Lehman Brothers Sells Real Estate Funds Business to Ex-Managers

Bloomberg / Business Week

 
Lehman Brothers Holdings Inc., the investment bank liquidating in bankruptcy, sold the management contract for its real estate funds to the former executives who ran the business, Chief Executive Officer Bryan Marsal said.

The investors in the funds “chose overwhelmingly to support a bid led by former management,” Marsal said in an e- mail. “This is not surprising in that the fund managers have detailed knowledge of the portfolio and good historic performance.”

The sale involves three private funds, Lehman Brothers Real Estate Partners I, II and III, with combined capital commitments of about $5.6 billion. Brett Bossung and Mark Newman, who managed the funds before Lehman’s September 2008 bankruptcy, led the group of five former executives who bought the business.

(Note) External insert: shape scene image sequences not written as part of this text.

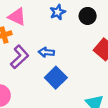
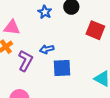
blue square: (56, 78) -> (62, 68), turned -30

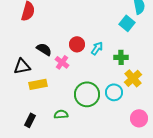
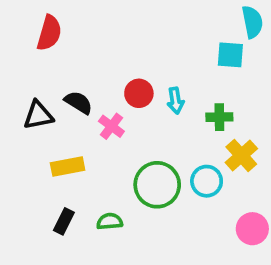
cyan square: (127, 23) -> (230, 55), turned -35
cyan arrow: (97, 48) -> (175, 101), turned 136
black triangle: (22, 66) -> (38, 115), moved
black rectangle: (30, 120) -> (64, 221), moved

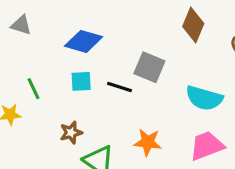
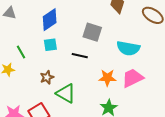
blue diamond: (84, 41) -> (50, 20), turned -45
black line: (120, 87) -> (80, 56), moved
orange star: (148, 142) -> (107, 78), moved

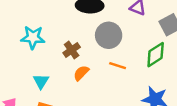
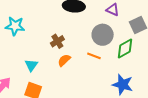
gray circle: (109, 35) -> (103, 35), moved
cyan star: (33, 37) -> (15, 26), moved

Bossung and Newman will resume day-to-day fund management, while Mark Walsh, their former boss, will “focus on the growth of the business and asset management,” Kimberly Macleod, a Lehman spokeswoman in New York, wrote in an e-mail.

The ex-Lehman executives agreed in June 2009 to pay Lehman about $10 million for the rights to the unit’s management contract, a person familiar with the matter said at the time. Macleod declined to specify the price in the completed deal.

Bossung, Newman and Walsh declined to comment.

Lehman invested more than $1 billion out of $5.6 billion of equity in the three funds since 2000. Lehman represents 20 percent of total commitments across the three funds, said Macleod. The funds have held stakes in Tishman Hotel Co. of the U.S., 60 U.K. Intercontinental hotels and Singapore condominiums as well as in Indian and Swedish real estate companies.

Lehman, once the fourth-largest investment bank, filed the biggest bankruptcy in U.S. history in September 2008 as the global credit markets seized up and real estate values tumbled.